ちなみに、ポルシェ時代にはフォルクスワーゲングループのEVが共同で利用できるPCA(Premium Charging Alliance)を立ち上げ、推進してきました。これも自宅充電が難しい日本のEVユーザーにとって必要な充電解決策だったように思います。2024年末には、360基以上のチャデモ急速充電器がポルシェ、アウディ、フォルクスワーゲンの販売店に設置されています。最近ではレクサスがそこに加入するというニュースも話題になりました。ポルシェ・タイカンに乗っていた時には、アウディ東名川崎の急速充電にお世話になりました。今回、モデル3を購入するにあたり、周囲に「またテスラを買った」と話すと、「充電が大変だよね」というコメントを多くいただきました。2025年になっても、日本ではEVの航続距離や充電に関する不安など、誤った認識を持っている方が自動車業界にも存在することを改めて感じました。やはりEVのメリットや所有のしやすさは、さまざまな方法で伝えていく必要があるのではないでしょうか。
ユーザーインターフェースやアプリを使った快適性
さまざまなガソリン車やEVに乗って感じるのは、テスラのUIやアプリがスマートフォン並みに快適で便利だということです。車の状態や充電残量はスマホで常に確認できますし、Apple Watchを使って施錠・開錠ができたり、さまざまな操作が可能です。朝、子供を駅に送る時にはリモートで快適な温度に設定できますし、混雑した駐車場に停める際にはセントリーモードで車の周りを常に確認でき、何かあった場合には携帯に通知が届きます。音声認識も優れており、目的地の設定などもスムーズにできますし、プレミアムコネクティビティを利用してYouTubeやNetflixを視聴したり、必要があればZoom会議に参加したりすることもできます。テスラユーザーにとっては当たり前の機能かもしれませんが、これらをテスラと同じレベルで実現している車はあまりないように思います。

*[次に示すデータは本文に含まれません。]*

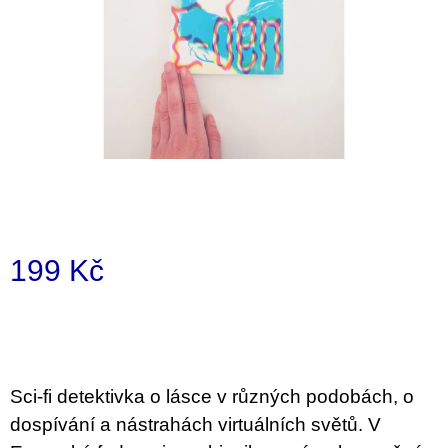
a
j
í
t
?
HLEDAT
199 Kč
Měrná
D
cena:
o
p
o
Sci-fi detektivka o lásce v různých podobách, o
r
u
dospívání a nástrahách virtuálních světů. V
č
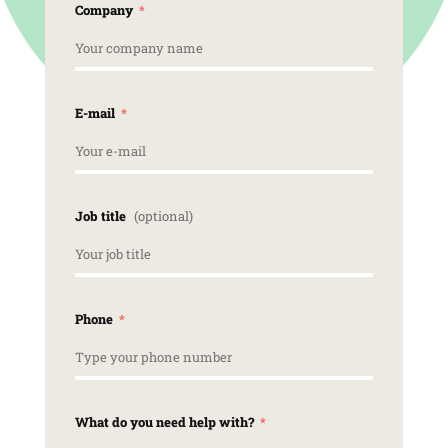
Company
E-mail
Job title
Phone
What do you need help with?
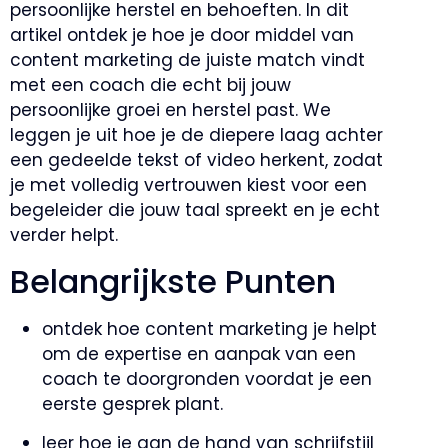
persoonlijke herstel en behoeften. In dit
artikel ontdek je hoe je door middel van
content marketing de juiste match vindt
met een coach die echt bij jouw
persoonlijke groei en herstel past. We
leggen je uit hoe je de diepere laag achter
een gedeelde tekst of video herkent, zodat
je met volledig vertrouwen kiest voor een
begeleider die jouw taal spreekt en je echt
verder helpt.
Belangrijkste Punten
ontdek hoe content marketing je helpt
om de expertise en aanpak van een
coach te doorgronden voordat je een
eerste gesprek plant.
leer hoe je aan de hand van schrijfstijl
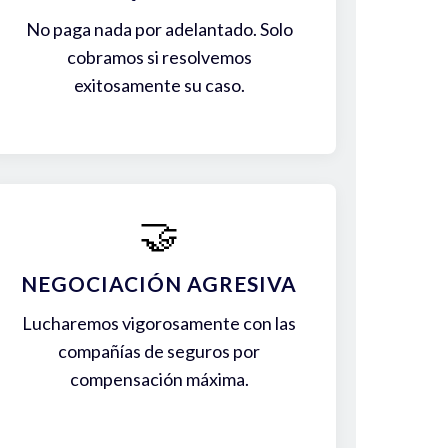
No paga nada por adelantado. Solo
cobramos si resolvemos
exitosamente su caso.
🤝
NEGOCIACIÓN AGRESIVA
Lucharemos vigorosamente con las
compañías de seguros por
compensación máxima.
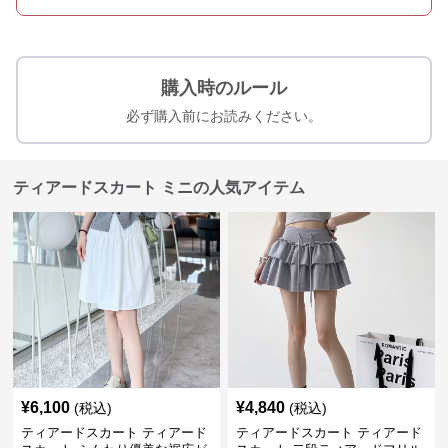
購入時のルール
必ず購入前にお読みください。
ティアードスカート ミニの人気アイテム
¥
6,100
¥
4,840
(税込)
(税込)
ティアードスカート ティアード
ティアードスカート ティアード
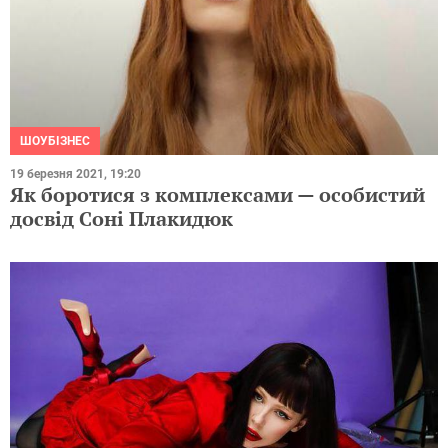
ШОУБІЗНЕС
19 березня 2021, 19:20
Як боротися з комплексами — особистий
досвід Соні Плакидюк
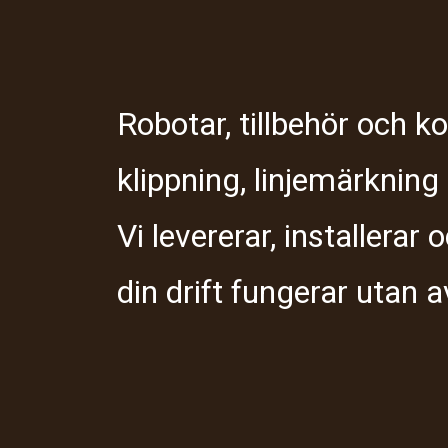
Robotar, tillbehör och k
klippning, linjemärkning
Vi levererar, installerar
din drift fungerar utan a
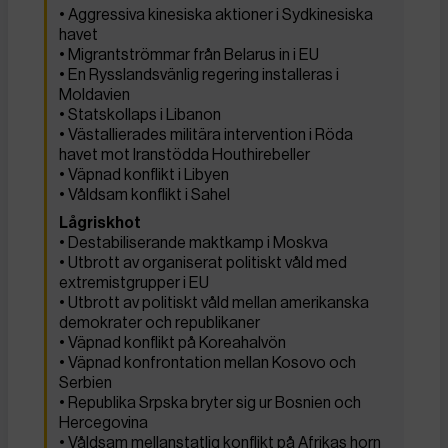
• Aggressiva kinesiska aktioner i Sydkinesiska
havet
• Migrantströmmar från Belarus in i EU
• En Rysslandsvänlig regering installeras i
Moldavien
• Statskollaps i Libanon
• Västallierades militära intervention i Röda
havet mot Iranstödda Houthirebeller
• Väpnad konflikt i Libyen
• Våldsam konflikt i Sahel
Lågriskhot
• Destabiliserande maktkamp i Moskva
• Utbrott av organiserat politiskt våld med
extremistgrupper i EU
• Utbrott av politiskt våld mellan amerikanska
demokrater och republikaner
• Väpnad konflikt på Koreahalvön
• Väpnad konfrontation mellan Kosovo och
Serbien
• Republika Srpska bryter sig ur Bosnien och
Hercegovina
• Våldsam mellanstatlig konflikt på Afrikas horn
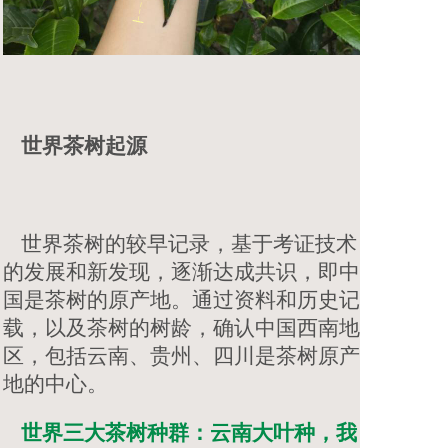
世界茶树起源
世界茶树的较早记录，基于考证技术
的发展和新发现，逐渐达成共识，即中
国是茶树的原产地。通过资料和历史记
载，以及茶树的树龄，确认中国西南地
区，包括云南、贵州、四川是茶树原产
地的中心。
世界三大茶树种群：云南大叶种，我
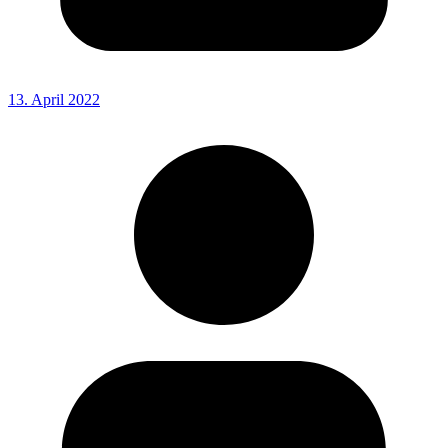
13. April 2022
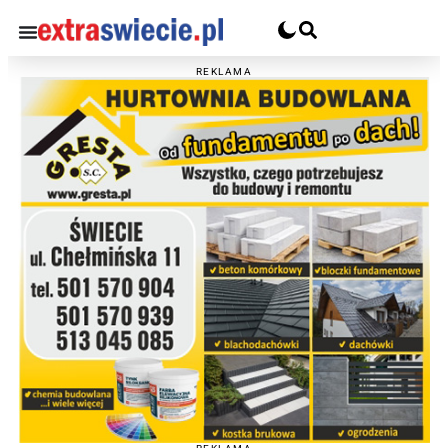
REKLAMA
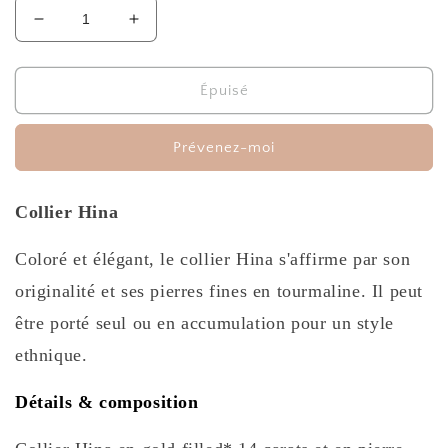
Réduire
Augmenter
la
la
quantité
quantité
de
de
Épuisé
Collier
Collier
Hina
Hina
Prévenez-moi
Collier Hina
Coloré et élégant, le collier Hina s'affirme par son
originalité et ses pierres fines en tourmaline. Il peut
être porté seul ou en accumulation pour un style
ethnique.
Détails & composition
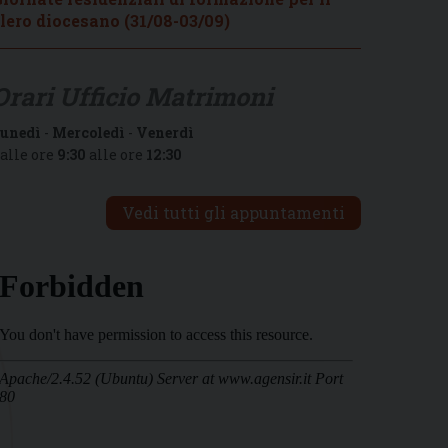
lero diocesano (31/08-03/09)
Orari Ufficio Matrimoni
unedì
-
Mercoledì
-
Venerdì
alle ore
9:30
alle ore
12:30
Vedi tutti gli appuntamenti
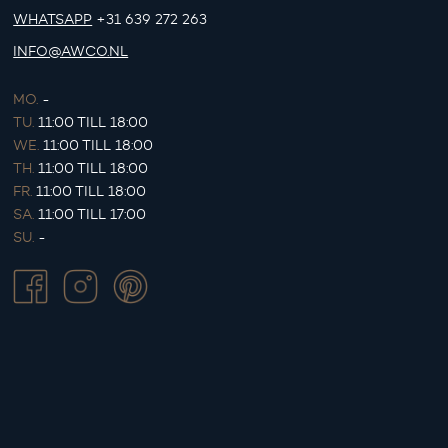
WHATSAPP
+31 639 272 263
INFO@AWCO.NL
MO.
-
TU.
11:00 TILL 18:00
WE.
11:00 TILL 18:00
TH.
11:00 TILL 18:00
FR.
11:00 TILL 18:00
SA.
11:00 TILL 17:00
SU.
-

ちなみに、テスラ時代には人数が少なかったこともあり、このUIの日本語へのローカライズを私が担当していました。翻訳の依頼は細かいアップデートのたびに24時間届き、すぐに翻訳を当てて返信しなければなりませんでした。テスラのバックグラウンドはシリコンバレーのカルチャーにあり、そのスピード感は自動車メーカーにはないものだと学びました。今でもブーブークッションのおなら機能の翻訳は、当時私が悩んで考えたものが使われており、それが残っているのは嬉しいことですし、子供たちも真っ先に使って楽しんでいました。また、とても初歩的に聞こえるかもしれませんが、モデル3に乗って最初に気づいたのは、その静粛性によって車内で音楽の広がりや深みを楽しめるということです。そこでは音楽はBGMではなくなります。テスラ自体の音響性能の高さもあると思いますが、やはり静かで振動がないことは、エンジン車では再現できない純粋な音場を生み出しているのではないでしょうか。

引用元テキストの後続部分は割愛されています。